On adapting Emile Zola
by Oliver Emanuel
Why adapt Zola? What’s he got to say to us today? If the novels are so good why not leave them as they are – as novels – and forget it?
These are the questions I started with when asked if I’d be interested in adapting not one, not two, not three but twenty novels by Emile Zola, the Rougon-Macquart cycle. I didn’t know Zola well. Like most people, I’d read his first book Therese Raquin and I’d studied J’Accuse at school. And being a playwright, I knew that he was the granddaddy of naturalism. When I thought of Zola I thought of rigorous truth-telling, a darkness beneath the surface, violence, Paris and love-triangles. Of course, I said yes.
Since then Zola has occupied a huge amount of my waking life. The team of writers – Dan Rebellato, Michael Jameson and myself – decided early on that we weren’t interested in doing ‘straight adaptation’. Dan calls it ‘the river’, a river of stories, with different narrative strands pulled from different books and brought together in dramatic form. That means we take a little bit from The Belly of Paris, another part of His Excellency and a chunk from L’Assommoir. We are making new plays from Zola’s world rather than simply trying to cut them down to dramatic size. It’s a wonderful, irreverent, daring way to adapt but it means we have dive deep into every novel and that has taken a lot of reading and discussion and dreaming.
When you’re adapting a book, you read it very differently. I’m not just reading Zola. I’m trying to get inside his characters, locate his images and themes, explore his ideas. It’s fully immersive and a bit like wearing someone else’s clothes. Sometimes it’s comfortable and sometimes you wish you’d never borrowed these clothes in the first place.
But then there are the moments when you find it, the way of telling that is surprising and new and exciting yet faithful to the original. I’ll give an example. My radio producer, Kirsty Williams, and I were trying to figure out a way to do Zola’s breakthrough novel L’Assommoir, a story of working class hardship, alcohol addiction and suffering. It’s the novel that made Zola rich and the one that defines the whole cycle. The central character, Gervaise Macquart is brilliantly drawn – both tragic and tough.

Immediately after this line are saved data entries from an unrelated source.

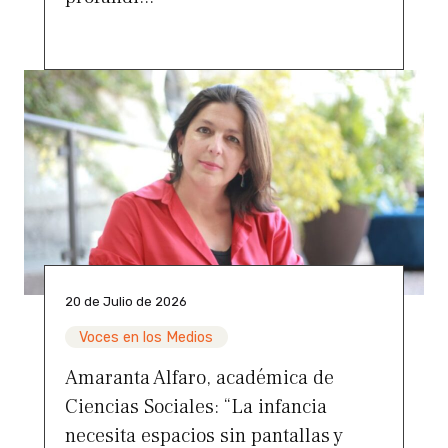
20 de Julio de 2026
Voces en los Medios
Amaranta Alfaro, académica de
Ciencias Sociales: “La infancia
necesita espacios sin pantallas y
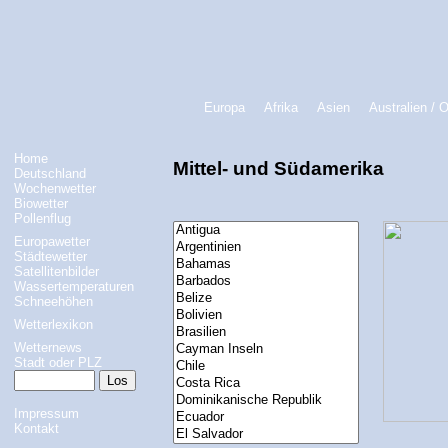
Europa
Afrika
Asien
Australien / 
Home
Mittel- und Südamerika
Deutschland
Wochenwetter
Biowetter
Pollenflug
Europawetter
Städtewetter
Satellitenbilder
Wassertemperaturen
Schneehöhen
Wetterlexikon
Wetternews
Stadt oder PLZ
Impressum
Kontakt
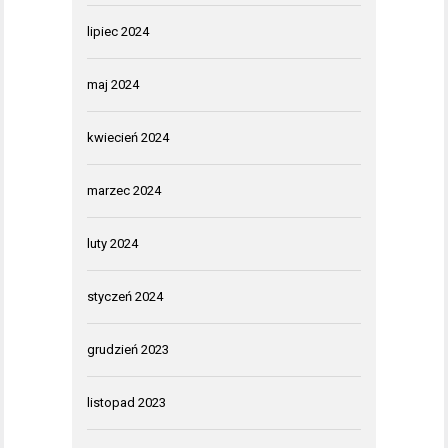
lipiec 2024
maj 2024
kwiecień 2024
marzec 2024
luty 2024
styczeń 2024
grudzień 2023
listopad 2023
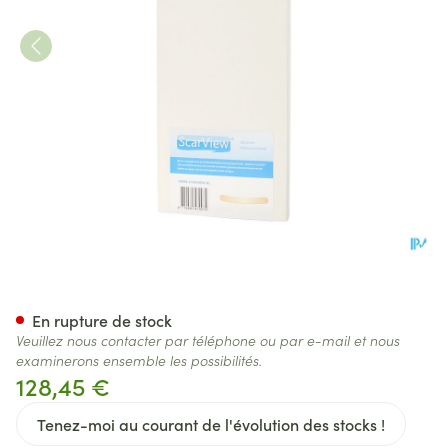
Scarview Elastic Caesarean 3
En rupture de stock
Veuillez nous contacter par téléphone ou par e-mail et nous
examinerons ensemble les possibilités.
128,45 €
Tenez-moi au courant de l'évolution des stocks !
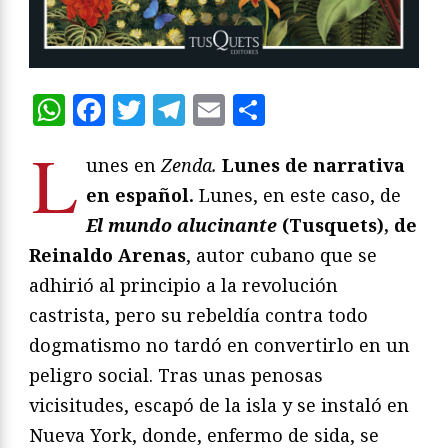
WhatsApp
Facebook
Twitter
Telegram
Email
Compartir
L
unes en
Zenda.
Lunes de narrativa
en español.
Lunes, en este caso, de
El mundo alucinante
(Tusquets), de
Reinaldo Arenas
, autor cubano que se
adhirió al principio a la revolución
castrista, pero su rebeldía contra todo
dogmatismo no tardó en convertirlo en un
peligro social. Tras unas penosas
vicisitudes, escapó de la isla y se instaló en
Nueva York, donde, enfermo de sida, se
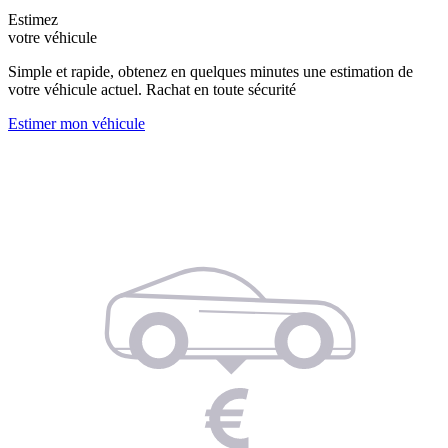
Estimez
votre véhicule
Simple et rapide, obtenez en quelques minutes une estimation de
votre véhicule actuel. Rachat en toute sécurité
Estimer mon véhicule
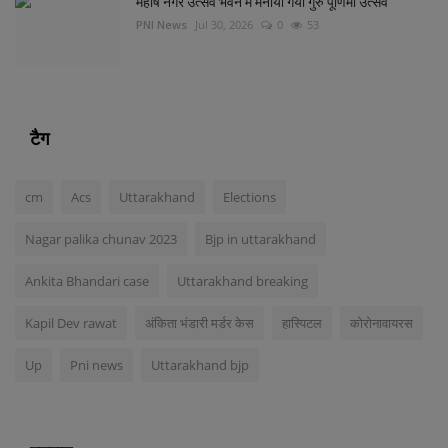
महर्षि नगर उत्सव भवन मे मनाया गया गुरु पूर्णिमा उत्सव
PNI News
Jul 30, 2026
0
53
टैग
cm
Acs
Uttarakhand
Elections
Nagar palika chunav 2023
Bjp in uttarakhand
Ankita Bhandari case
Uttarakhand breaking
Kapil Dev rawat
अंकिता भंडारी मर्डर केस
हास्पिटल
कोरोनावायरस
Up
Pni news
Uttarakhand bjp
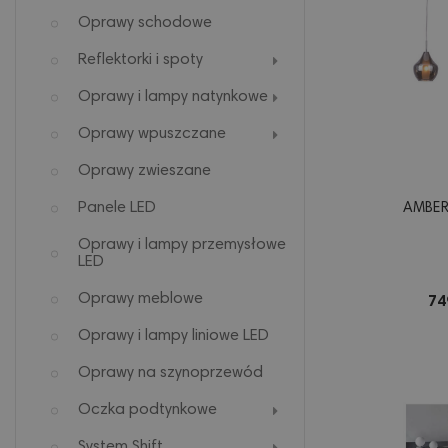
Oprawy schodowe
Reflektorki i spoty
Oprawy i lampy natynkowe
Oprawy wpuszczane
Oprawy zwieszane
Panele LED
AMBER
Oprawy i lampy przemysłowe
LED
Oprawy meblowe
74
Oprawy i lampy liniowe LED
Oprawy na szynoprzewód
Oczka podtynkowe
System Shift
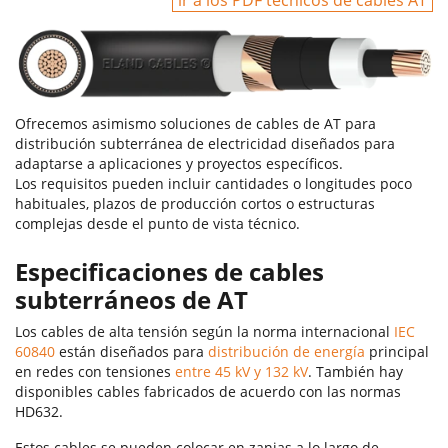
ir a los PDF técnicos de cables AT
Ofrecemos asimismo soluciones de cables de AT para
distribución subterránea de electricidad diseñados para
adaptarse a aplicaciones y proyectos específicos.
Los requisitos pueden incluir cantidades o longitudes poco
habituales, plazos de producción cortos o estructuras
complejas desde el punto de vista técnico.
Especificaciones de cables
subterráneos de AT
Los cables de alta tensión según la norma internacional
IEC
60840
están diseñados para
distribución de energía
principal
en redes con tensiones
entre 45 kV y 132 kV
. También hay
disponibles cables fabricados de acuerdo con las normas
HD632.
Estos cables se pueden colocar en zanjas a lo largo de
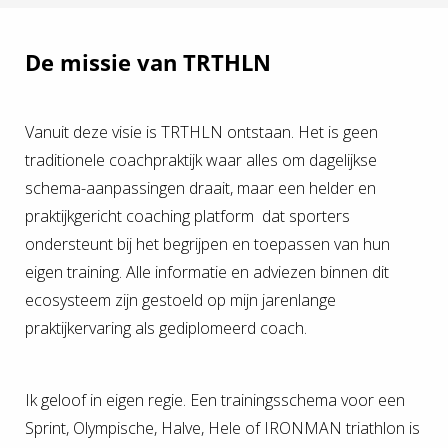
De missie van TRTHLN
Vanuit deze visie is TRTHLN ontstaan. Het is geen
traditionele coachpraktijk waar alles om dagelijkse
schema-aanpassingen draait, maar een helder en
praktijkgericht coaching platform dat sporters
ondersteunt bij het begrijpen en toepassen van hun
eigen training. Alle informatie en adviezen binnen dit
ecosysteem zijn gestoeld op mijn jarenlange
praktijkervaring als gediplomeerd coach.
Ik geloof in eigen regie. Een trainingsschema voor een
Sprint, Olympische, Halve, Hele of IRONMAN triathlon is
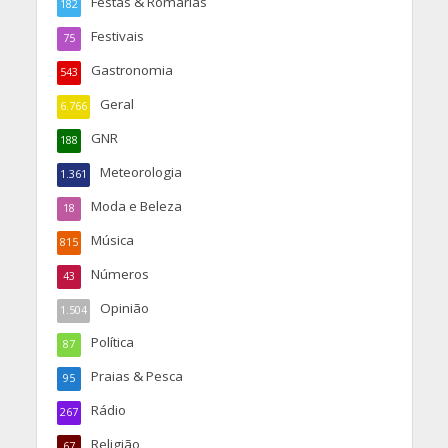
Festas & Romarias
182
Festivais
75
Gastronomia
543
Geral
6.766
GNR
188
Meteorologia
1.361
Moda e Beleza
18
Música
815
Números
43
Opinião
1.504
Política
87
Praias & Pesca
95
Rádio
267
Religião
67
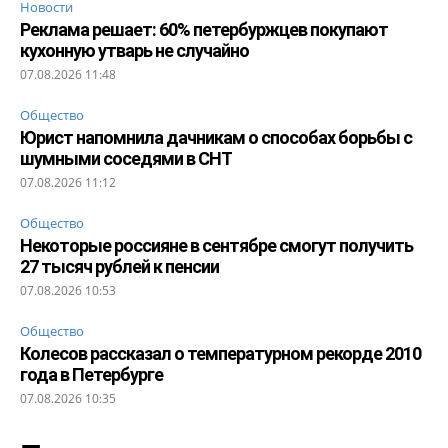
Новости
Реклама решает: 60% петербуржцев покупают
кухонную утварь не случайно
07.08.2026 11:48
Общество
Юрист напомнила дачникам о способах борьбы с
шумными соседями в СНТ
07.08.2026 11:12
Общество
Некоторые россияне в сентябре смогут получить
27 тысяч рублей к пенсии
07.08.2026 10:53
Общество
Колесов рассказал о температурном рекорде 2010
года в Петербурге
07.08.2026 10:35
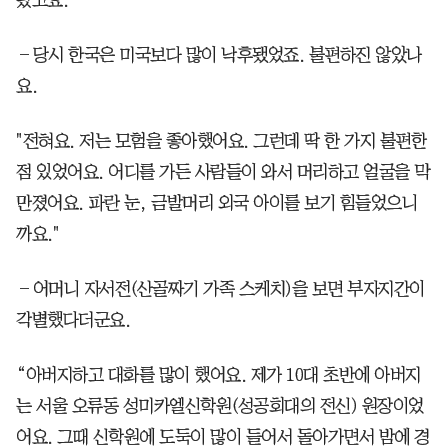
―당시 한국은 미국보다 많이 낙후됐었죠. 불편하진 않았나
요.
"전혀요. 저는 모험을 좋아했어요. 그런데 딱 한 가지 불편한
점 있었어요. 어디를 가든 사람들이 와서 머리하고 얼굴을 막
만졌어요. 파란 눈, 금발머리 외국 아이를 보기 힘들었으니
까요."
―어머니 자서전(산골짜기 가족 스케치)을 보면 부자지간이
각별했다더군요.
“아버지하고 대화를 많이 했어요. 제가 10대 초반에 아버지
는 서울 오류동 성미카엘신학원(성공회대의 전신) 원장이었
어요. 그때 신학원에 도둑이 많이 들어서 돌아가면서 밤에 경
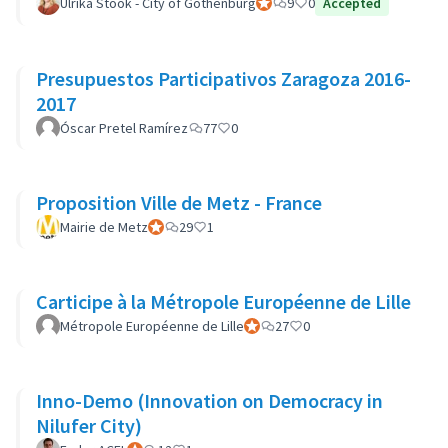
Ulrika Stöök - City of Gothenburg
Official participant
9
0
Accepted
Presupuestos Participativos Zaragoza 2016-
2017
Óscar Pretel Ramírez
77
0
Proposition Ville de Metz - France
Mairie de Metz
Official participant
29
1
Carticipe à la Métropole Européenne de Lille
Métropole Européenne de Lille
Official participant
27
0
Inno-Demo (Innovation on Democracy in
Nilufer City)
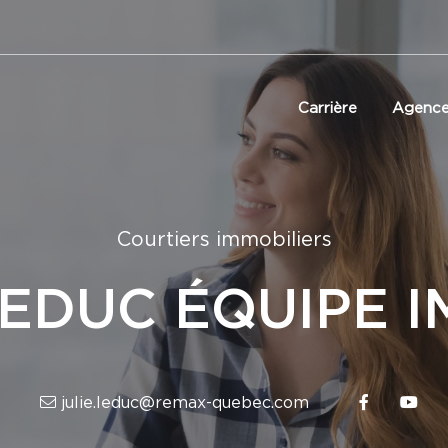
Carrière
Agenc
Courtiers immobiliers
EDUC ÉQUIPE I
julie.leduc@remax-quebec.com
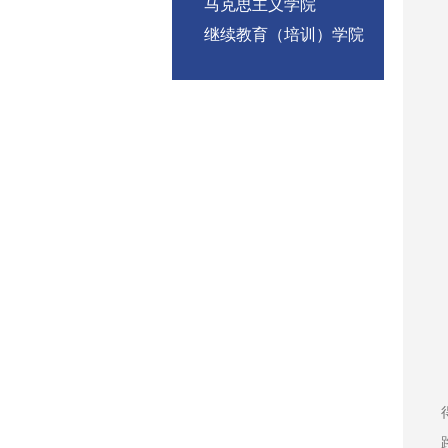
马克思主义学院
继续教育（培训）学院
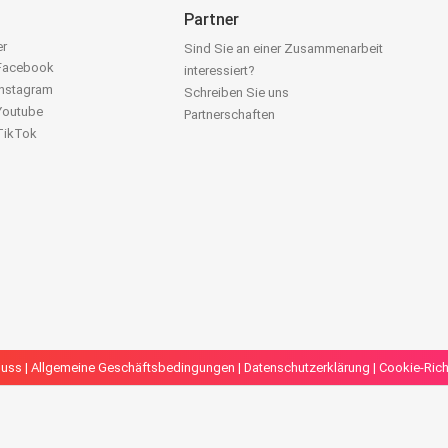
Partner
er
Sind Sie an einer Zusammenarbeit
 Facebook
interessiert?
Instagram
Schreiben Sie uns
 Youtube
Partnerschaften
 TikTok
luss
|
Allgemeine Geschäftsbedingungen
|
Datenschutzerklärung
|
Cookie-Richt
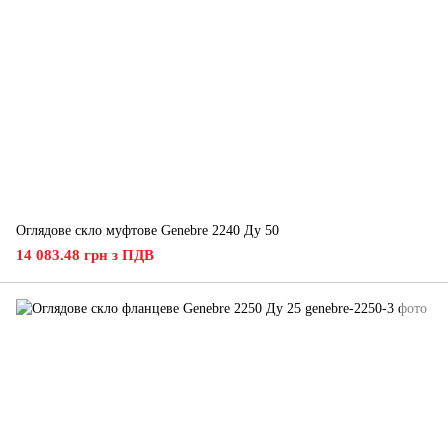
Оглядове скло муфтове Genebre 2240 Ду 50
14 083.48 грн з ПДВ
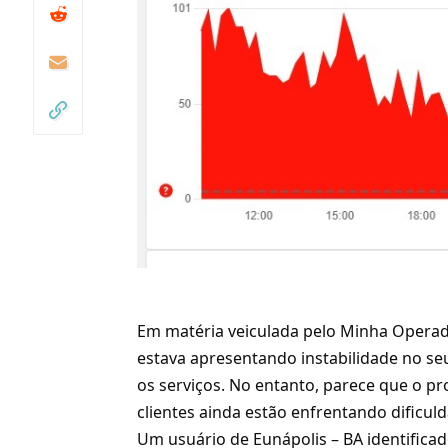
Em matéria veiculada pelo Minha Opera
estava apresentando instabilidade no se
os serviços. No entanto, parece que o pro
clientes ainda estão enfrentando dificul
Um usuário de Eunápolis – BA identifica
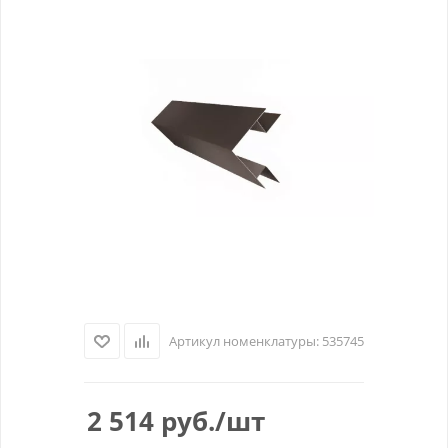
Артикул номенклатуры:
535745
2 514
руб.
/шт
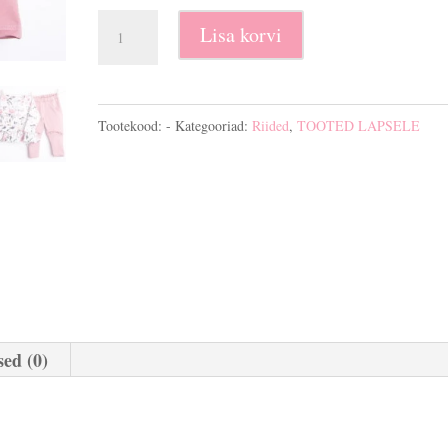
Dressikomplekt
Lisa korvi
puuvillane
kogus
Tootekood:
-
Kategooriad:
Riided
,
TOOTED LAPSELE
ed (0)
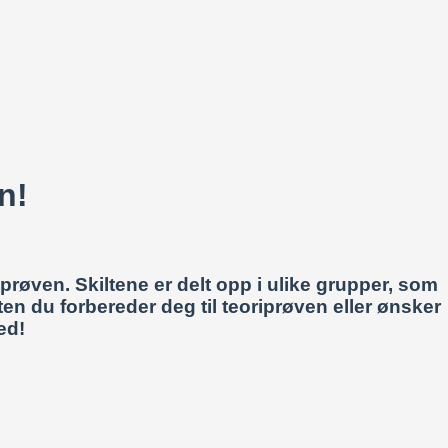
n!
iprøven. Skiltene er delt opp i ulike grupper, som
ten du forbereder deg til teoriprøven eller ønsker
ed!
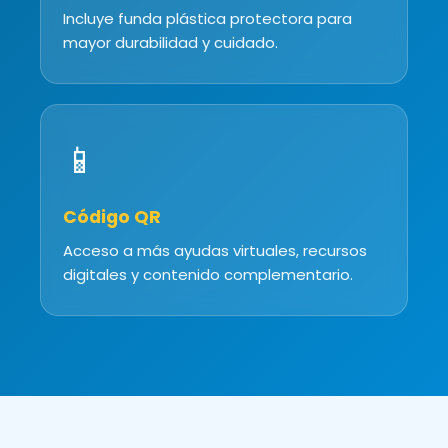
Incluye funda plástica protectora para
mayor durabilidad y cuidado.
📱
Código QR
Acceso a más ayudas virtuales, recursos
digitales y contenido complementario.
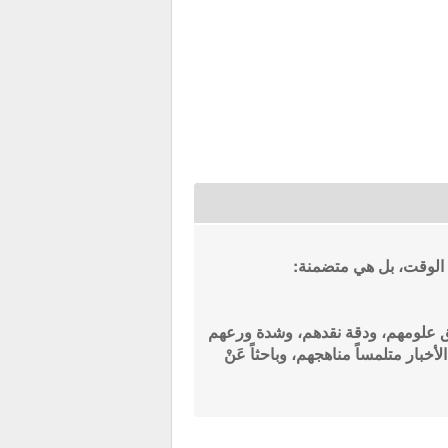
ءِ الوقت، بل هي متضمنة:
ِ عُمق علومهم، ودقة نقدهم، وشدة ورعهم
خبار متلمساً مناهجهم، وباحثاً عَنْ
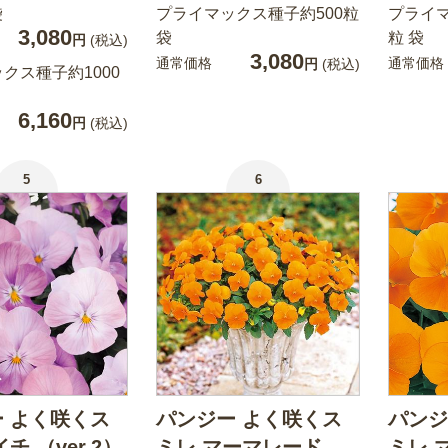
袋
プライマックス種子約500粒
プライマ
3,080
袋
粒 袋
円
(税込)
3,080
通常価格
通常価格
円
(税込)
クス種子約1000
6,160
円
(税込)
5
6
 よく咲くス
パンジー よく咲くス
パンジ
チ （ver.2）
ミレ マーマレード
ミレ 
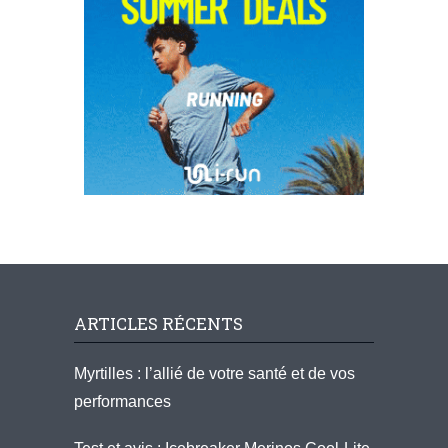
ARTICLES RÉCENTS
Myrtilles : l’allié de votre santé et de vos
performances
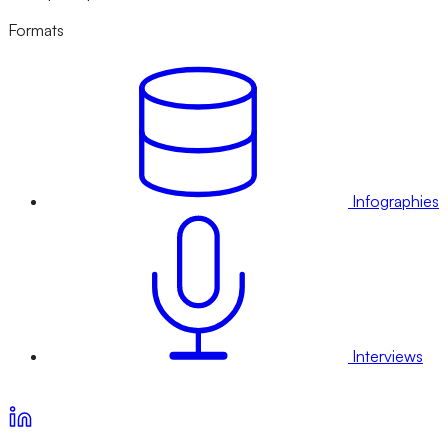
Formats
Infographies
Interviews
Voir nos offres d’abonnement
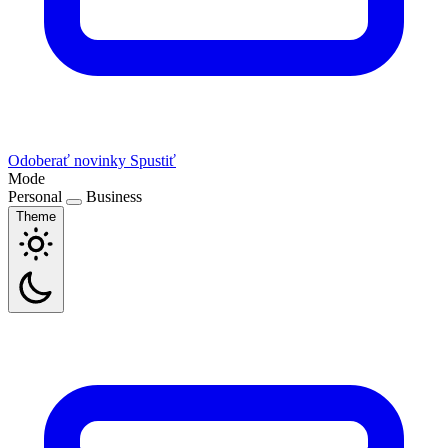
Odoberať novinky
Spustiť
Mode
Personal
Business
Theme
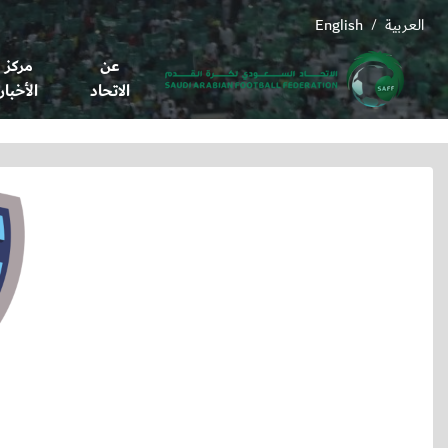
العربية
English
/
عن
مركز
الاتحاد
الأخبار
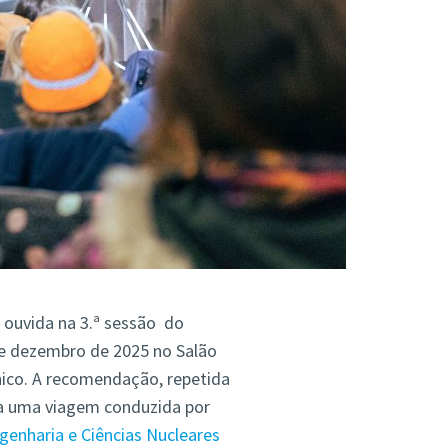
is ouvida na 3.ª sessão do
 de dezembro de 2025 no Salão
nico. A recomendação, repetida
ara uma viagem conduzida por
enharia e Ciências Nucleares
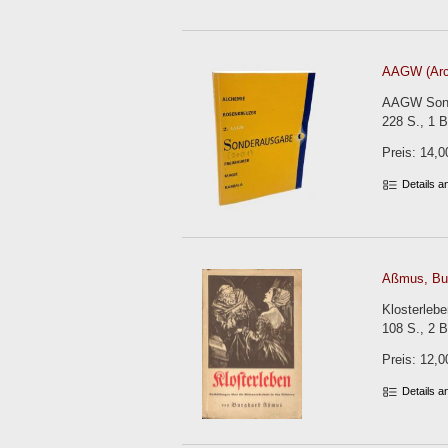
AAGW (Arch
AAGW Sonde
228 S., 1 B
Preis: 14,0
Details 
Aßmus, Bu
Klosterlebe
108 S., 2 B
Preis: 12,0
Details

The challenge for us was two-fold: firstly there had been a recent radio version; secondly we didn’t have very much money for actors. Limitations can often sound like complaints but creatively they can be very useful. If you can’t do it that way, you are forced to imagine something new. I remembered that Zola’s original title for the novel (which roughly translates as The Drinking Den) was The Sad Life of Gervaise Macquart and at once the answer seemed obvious. It would be a biography of Gervaise but, more than that, it would be an autobiography. None of Zola’s books are written in the first person but this would allow me to tell the story from a new point of view whilst drawing everything from the original. Gervaise would tell her own story in her own words.
There’s something intimate about radio. The story is close to the listener, it’s in their ear, their kitchen or car. This helped me when I was thinking about how Gervaise might speak. She was talking to a friend, an old friend, and she was remembering her life, telling secrets and speaking of moments of transformation. Zola doesn’t write as much dialogue as, let’s say, Dickens but there were plenty of clues to the roundabout way she thinks and speaks. I’d read the novel many times and so I knew the story by heart. I put it to one side and just let Gervaise talk to me.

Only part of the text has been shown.